De fato, o partido reconhece em seu site que ''o ideário, o estatuto e o plano de governo do PNP , assim como outros pontos de referência, estão em redação. Uma vez terminados e sancionados serão publicados''. E completa: ''Obrigado por sua compreensão''.

Então, como pode um ex-general sem trajetória política e sem projeto de governo liderar pesquisas de intenção de voto, como vinha ocorrendo?

- Humala vende uma idéia de ''salvador da pátria'', de transformação do Peru da noite para o dia, que tem muito apelo entre o eleitorado mais pobre - afirma Pedro Mireles, cientista político e membro do Conselho de Consulta, da comunidade peruana, no consulado-geral no Rio de Janeiro. - Ao mesmo tempo, é ambíguo e não se compromete com as liberdades civis. Não sabemos o que esperar dele.

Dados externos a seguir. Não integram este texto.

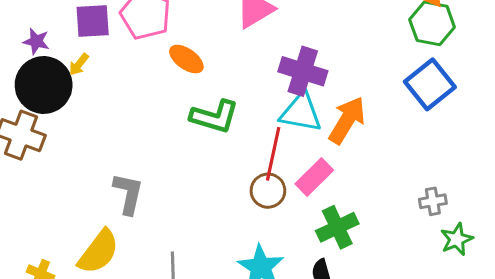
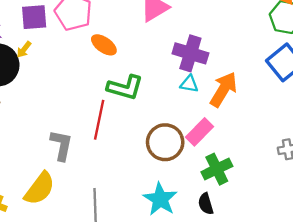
cyan triangle: (301, 112) -> (189, 84), size x0.6
red line: (273, 154) -> (99, 120), moved
brown circle: (268, 191) -> (165, 142), size x1.4

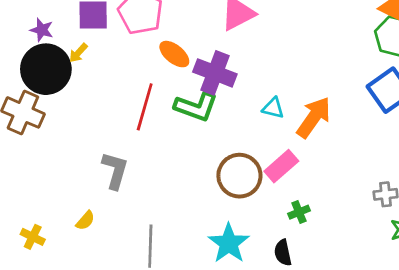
purple cross: (190, 53) -> (215, 73), moved
red line: (99, 120) -> (145, 107), moved
green cross: (217, 169) -> (299, 212), size x0.6
yellow semicircle: (40, 189) -> (85, 221), size x0.5

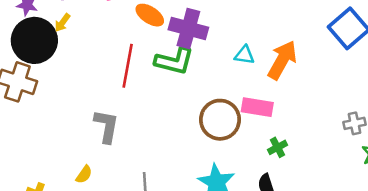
pink rectangle: (281, 166) -> (257, 107), turned 56

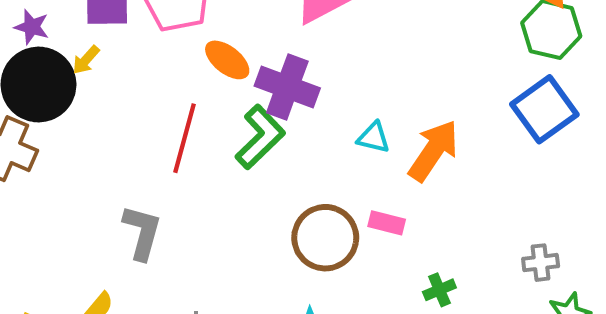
green L-shape: (174, 61) -> (260, 137), turned -63
pink rectangle: (257, 107) -> (387, 223), size x0.7
green cross: (277, 147) -> (439, 290), moved

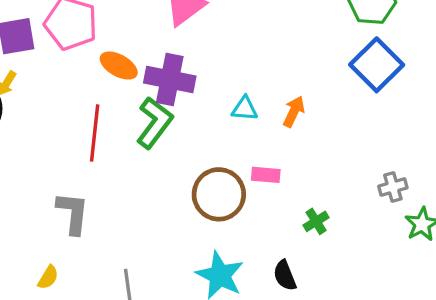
orange arrow: (433, 151) -> (294, 112), size x0.6

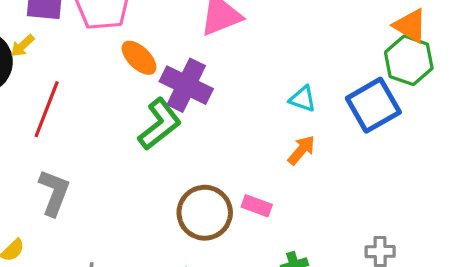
blue square: (377, 65) -> (373, 105), moved
cyan triangle: (245, 109) -> (303, 99), moved
red line: (95, 133) -> (47, 109), moved

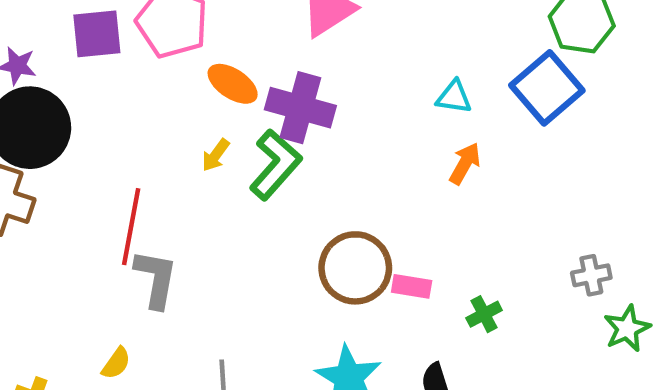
yellow arrow: (22, 46) -> (216, 155), moved
red line: (47, 109) -> (131, 227), moved
pink rectangle: (257, 206) -> (412, 286), moved

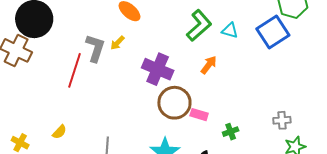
purple cross: (300, 108) -> (158, 69), moved
orange arrow: (465, 163) -> (209, 65), moved
green L-shape: (275, 165) -> (199, 26), moved
gray L-shape: (156, 279) -> (95, 48), moved

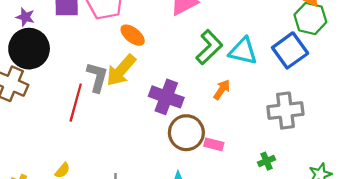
cyan triangle: (230, 31) -> (243, 51), size x1.6
yellow arrow: (117, 43) -> (121, 70), size x2.0
gray cross: (282, 120) -> (285, 111), moved, size x1.8
green cross: (231, 132) -> (266, 161), moved

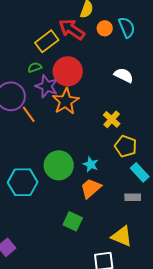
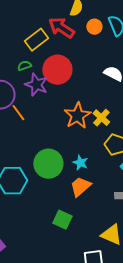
orange star: (66, 101) -> (77, 116), moved

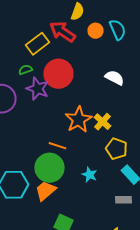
orange line: (18, 113) -> (58, 146), moved, turned -36
cyan star: (80, 163) -> (90, 175), moved
orange trapezoid: (80, 187) -> (46, 191), moved

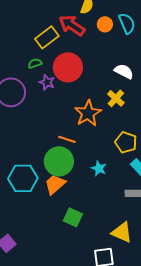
purple star: (38, 89) -> (47, 82), size x0.7
yellow cross: (102, 122) -> (116, 98), moved

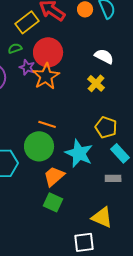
orange star: (88, 113) -> (46, 76), moved
cyan star: (99, 168) -> (79, 153), size x1.8
orange trapezoid: (55, 184) -> (54, 176), moved

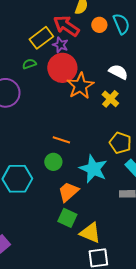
purple star: (27, 67) -> (60, 45), moved
orange star: (46, 76) -> (80, 86), moved
green circle: (39, 146) -> (53, 162), size x0.6
yellow triangle: (102, 217) -> (90, 233), moved

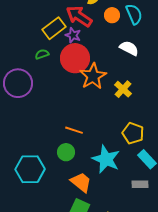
white semicircle: (118, 72) -> (129, 48), moved
orange trapezoid: (68, 192) -> (81, 182), turned 80

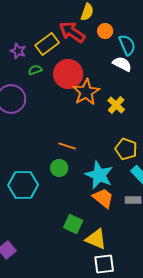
cyan semicircle: (134, 14) -> (127, 45), moved
purple star: (73, 35) -> (18, 51), moved
orange trapezoid: (81, 182) -> (103, 198), moved

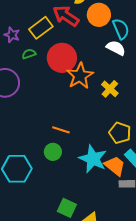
orange circle: (105, 31) -> (99, 15), size x1.5
orange trapezoid: (103, 198) -> (115, 166), moved

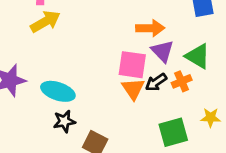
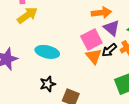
pink square: (132, 65) -> (91, 39), turned -30
cyan ellipse: (58, 91) -> (47, 52), moved

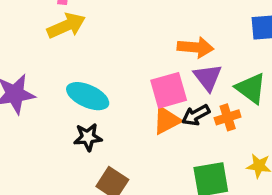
orange triangle: (94, 56) -> (167, 120), turned 30
black star: (48, 84) -> (88, 137), moved

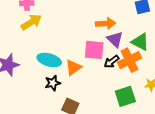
pink square: (169, 90) -> (94, 50), turned 30
orange cross: (228, 117) -> (130, 60), size x1.6
orange triangle: (167, 120) -> (73, 67), moved

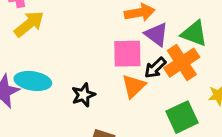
cyan ellipse: (49, 60) -> (33, 81), moved
orange triangle: (73, 67) -> (134, 86), moved
black star: (53, 83) -> (83, 95), moved

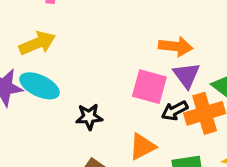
yellow arrow: (29, 24) -> (37, 43), moved
orange triangle: (134, 86) -> (142, 147), moved

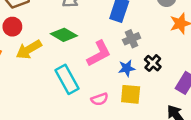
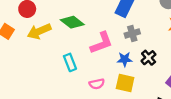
cyan rectangle: (67, 79) -> (70, 62), size x0.7

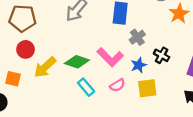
green diamond: (72, 22) -> (77, 62), moved
pink L-shape: (101, 43) -> (110, 57), turned 85
pink semicircle: (97, 84) -> (117, 85), moved

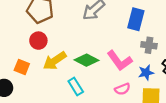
gray cross: (137, 37) -> (149, 45), turned 35
cyan rectangle: (86, 87) -> (76, 87), moved

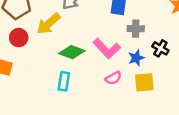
yellow arrow: (55, 61) -> (48, 24), moved
cyan rectangle: (76, 87) -> (64, 81), turned 48

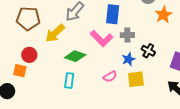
red circle: (19, 38) -> (29, 55), moved
pink L-shape: (107, 49) -> (102, 38), moved

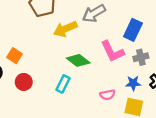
gray cross: (127, 35) -> (141, 57), turned -32
red circle: (29, 55) -> (24, 82), moved

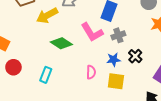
cyan rectangle: (63, 84) -> (46, 75), moved
pink semicircle: (108, 95) -> (91, 72), turned -72

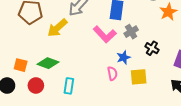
green diamond: (61, 43) -> (48, 63), moved
blue star: (113, 60) -> (123, 57), moved

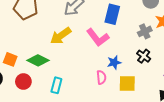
yellow arrow: (57, 28) -> (61, 36), moved
gray cross: (131, 32) -> (145, 31), moved

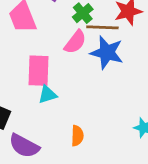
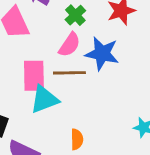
brown line: (102, 27) -> (69, 73), moved
cyan triangle: (47, 95) -> (44, 99), size x1.5

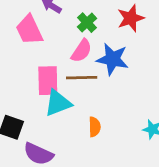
orange semicircle: (77, 139) -> (95, 127), moved

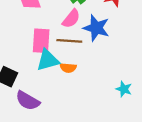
orange semicircle: (95, 127) -> (68, 68), moved, turned 91

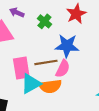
pink semicircle: (71, 19) -> (63, 69), moved
orange semicircle: (68, 68) -> (50, 86), size x1.5

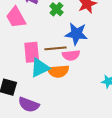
pink semicircle: (63, 69) -> (71, 55), turned 54

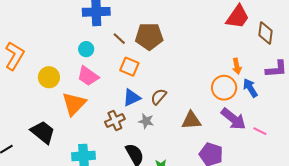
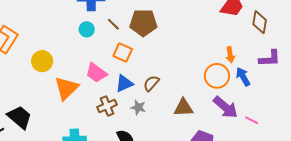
cyan circle: (86, 49) -> (87, 29), moved
pink trapezoid: (88, 76) -> (96, 73), moved
black trapezoid: (43, 132) -> (20, 117), moved

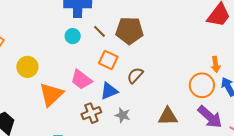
brown semicircle: (151, 83) -> (135, 75), moved

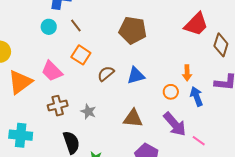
brown pentagon: (129, 31) -> (133, 30), moved
orange circle: (202, 85) -> (171, 92), size x0.6
blue triangle: (109, 91) -> (136, 76), moved

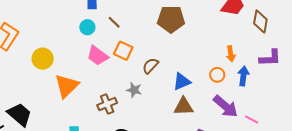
pink trapezoid: (52, 71) -> (98, 56), moved
blue triangle: (136, 76) -> (182, 81), moved
blue arrow: (197, 96) -> (243, 76), turned 36
gray star: (88, 112) -> (134, 90), moved

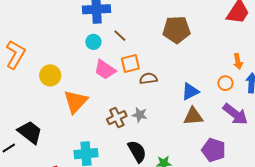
orange square: (123, 51) -> (130, 64), turned -36
brown semicircle: (150, 66) -> (148, 78), moved, turned 42
gray star: (134, 90) -> (140, 115), moved

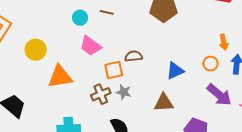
brown line: (120, 36) -> (107, 12), turned -32
orange square: (130, 64) -> (114, 70), moved
orange triangle: (76, 102) -> (60, 77), turned 36
brown triangle: (193, 116) -> (164, 103), moved

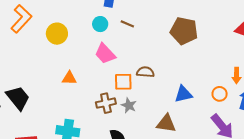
yellow circle: (36, 50) -> (57, 34), moved
orange triangle: (60, 77) -> (69, 78), size x0.6

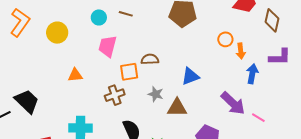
pink trapezoid: (105, 54) -> (108, 46), turned 65
orange circle: (220, 94) -> (225, 39), moved
gray star: (129, 105) -> (156, 94), moved

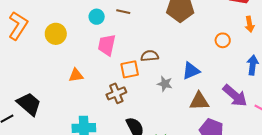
orange circle: (225, 39) -> (223, 40), moved
orange arrow: (241, 51) -> (250, 24), moved
gray star: (156, 94) -> (165, 84), moved
brown triangle: (177, 108) -> (199, 101), moved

Apesar de a eleição estar polarizada entre Humala e uma candidata da direita liberal, o ex-general não representa a esquerda, apenas a corrente do nacionalismo, que é bastante forte no país. A esquerda tem três candidatos concorrendo à presidência, mas aparece pálida nas pesquisas desde a década de 90, após ter sofrido um processo de divisão do qual ainda não se recuperou. Alguns partidos caíram em desgraça ao apoiar o Sendero Luminoso; outros, foram perseguidos pela própria guerrilha, por não advogarem a ideologia maoísta.